# South Shore Line



## Yerry (Mar 2, 2005)

I have to meet someone when the CONO comes in Tuesday morning at Chicago Union, and see him off at 2:something when he leaves for Denver. I'm driving down from the Grand rapids (MI) area.

I was wondering if, instead of driving all the way in and paying a bundle for parking, I could drive as far as Odgen Dunes and take the old South Shore Line in. I know fares and schedules, but what I need to know is:

"What details are involved in parking at the station, 7:30AM to 4PM (approx)? Do I park and ride? Do I but a pass (one day, I hope)?

Thanks!


----------



## Yerry (Mar 13, 2005)

With no info, I drove down kind of nervously. A late start (5:55 AM) and a series of small but solid white snowstorms gave me NO leeway. Turned out the station was clearly marked and easy to get to from I-94 (Via IN-49). First parking lot (next to the station) was packed, but I saw many pwoplw walking in alonmg a path, and I correctly deduced there was another lot further down.

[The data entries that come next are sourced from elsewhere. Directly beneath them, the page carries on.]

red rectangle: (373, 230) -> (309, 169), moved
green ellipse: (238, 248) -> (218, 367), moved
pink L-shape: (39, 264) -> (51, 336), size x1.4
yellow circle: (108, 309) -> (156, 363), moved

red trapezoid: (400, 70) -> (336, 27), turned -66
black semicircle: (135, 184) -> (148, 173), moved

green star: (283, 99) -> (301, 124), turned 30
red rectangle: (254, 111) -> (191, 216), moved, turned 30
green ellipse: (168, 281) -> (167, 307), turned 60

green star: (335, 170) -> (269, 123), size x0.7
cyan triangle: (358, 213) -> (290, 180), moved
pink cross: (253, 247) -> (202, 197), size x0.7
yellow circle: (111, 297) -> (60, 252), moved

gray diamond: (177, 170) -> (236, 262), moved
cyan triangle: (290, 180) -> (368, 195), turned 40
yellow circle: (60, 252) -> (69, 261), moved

There was. Still lots of free parking, no permits needed. I walked to the station, saw the ticket machine was out of order, and got to the tracks with two minutes to spare. Fare was $6.35 and I paid cash on the train.

Train was made up of the original set of electrics that replaced the pre-WW-One in the '80's. Incredibly clean, but not suited to sleep!

Walk from VanBuren to Union was a high-speed, bitterly cold walk. Spent the day with my traveling friend in the First Class lounge-- lady running things was very nice and nobody had to make up any stories to get me in!

When he left for Denver, I humped back to VanBuren at high speed. Warmer, but not by much. I didn't know the retuen schedule, but I lucked out in that the next train went all the way east. Goty off at Dune Station, found the car, and was home in two hours.

I was amazed at how well things went. This has got to be the biggest travel/commuter secret around. The South Shore fares are far cheaper than parking at the Union Station lot.

Nice touch: the on-train tickets are still the paper slips with the triangular nubs telling how much you paid, along with the classic CSS&SB herald on it. The in-station tickets look just like a computer-printed movie ticket, though.


----------



## AlanB (Mar 13, 2005)

Yerry,

Thanks for your trip report. I'm glad that things went so well for you overall.  Especially with the lounge, I'm surprised that you got in with no hassle.

Sorry that no one knew the answer to your original question though.


----------



## Steve4031 (Mar 16, 2005)

AlanB said:


> Yerry,
> Thanks for your trip report. I'm glad that things went so well for you overall.  Especially with the lounge, I'm surprised that you got in with no hassle.
> 
> Sorry that no one knew the answer to your original question though.


I once had similarily good experience in the metropolitan lounge in 30th street station. I was a passenger in business class, and was entitled to use the lounge at that time. My friend from high school and his wife were with me, and the attendant let them in too. It was not crowded, but my friends were impressed with the lounge and my travel savvy.


----------



## Yerry (Apr 7, 2005)

Flew Chicago to Birmingham (AL) last weekend. My ride to Chicago backed out at the last minute, but a friend bailed me out-- only going as far as Dune Park and riding the Chicago South Shore Line the rest of the way was a great selling point for getting the ride. No driving to O'Hare! Friend was impressed with my so-called travel savvy.

There:

Friend drives me Grand Rapids to Dune Park (2 hours)

South Shore to van Buren

Walk to Blue Line (subway)

Blue Line to O'Hare

Fly to Birmingham.

Back:

Fly to O'Hare

Blue Line to Clinton

Walk to Union Station

Pere Marquette (370) to Grand Rapids

Ride home from station

Pere Marquette was about 10 minutes late. Delay was from, ironically enough, Amtrak dispatching and trains (2). Very nice crew.

Of course, the South Shore and the Pere Marquette were the best parts of the weekend.


----------